What started as an HIV/AIDS clinic decades ago is now a full service health care center for all.  With a focus on low-income, underserved communities including the LGBTQ community, Trillium Health offers primary care, pediatrics, gynecology, blood services, and a pharmacy all in the same location.  More recently, it has been trying to expand support services, too.

“In order to be healthy we need to understand the bigger picture. What are the barriers to health care?  It could be housing, it could be, ‘I’ve got a transportation or even a financial barrier.’ So, we do not turn anybody away,” explains Jason Barnecut-Kearns, the CFO of Trillium Health.

Many patients are food insecure, too which led Trillium to add a food pantry. On Thursday, when News10NBC visited, we met Tanika Tolbert.

“I am a mother of eight and a grandmother of 33 and with this program here it helps me feed my grandbabies and myself,” she explained. 

Tolbert has been a patient at Trillium for many years and the food pantry was a welcome relief.

“When I walked in and I saw the coolers, I’m like, ‘Yeah, it’s like a grocery store’ and it makes you feel like you’re actually going shopping instead of being thrown something you know? You have a choice to pick up a meal that you want to eat and that makes a big difference and I truly appreciate them,” she says.

It seems many others in our community need the help, too.

“Last year, we served 3,000 households with 118,000 pounds of food. This year, we’re already at 4,000 households and we’re on target to fill about 225,000 pounds of food, so you can just see that the need is increasing,” Barnecut-Kearns says.

Trillium Health will get nearly $5 million over the next four years through Monroe County to make the food pantry bigger and permanent. The food pantry is open to all of Trillium Health’s patients and clients, along with people who live in the zip codes 14607 and 14620.

The funding will also be used to hire outreach specialists who will be able link more people to wrap-around care and services.

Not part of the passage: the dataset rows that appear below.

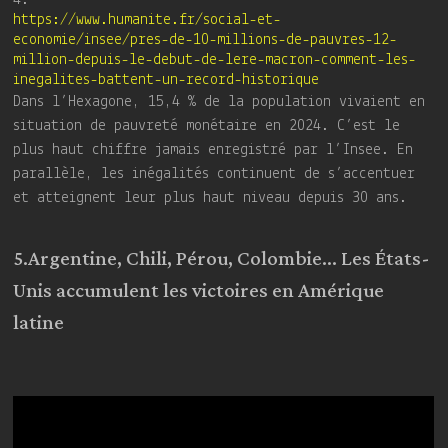
https://www.humanite.fr/social-et-
economie/insee/pres-de-10-millions-de-pauvres-12-
million-depuis-le-debut-de-lere-macron-comment-les-
inegalites-battent-un-record-historique
Dans l’Hexagone, 15,4 % de la population vivaient en
situation de pauvreté monétaire en 2024. C’est le
plus haut chiffre jamais enregistré par l’Insee. En
parallèle, les inégalités continuent de s’accentuer
et atteignent leur plus haut niveau depuis 30 ans.
5.Argentine, Chili, Pérou, Colombie… Les États-
Unis accumulent les victoires en Amérique
latine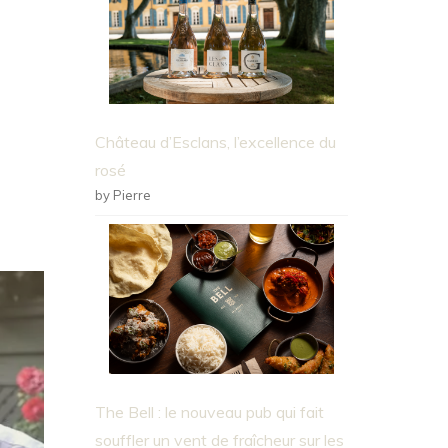
Château d’Esclans, l’excellence du
rosé
by Pierre
The Bell : le nouveau pub qui fait
souffler un vent de fraîcheur sur les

“They’re going to be embedded at every access point into the agency. So they could be at a harm-reduction center so anybody coming through those doors can talk about their needs from a health perspective and understand all of the services that we provide and then we can connect them to those services,” Barnecut-Kearns explains.

The approach worked for Tolbert and her family and she’s ready to spread the message but first, she’s got Christmas dinner to make with the food she was able to get from the pantry.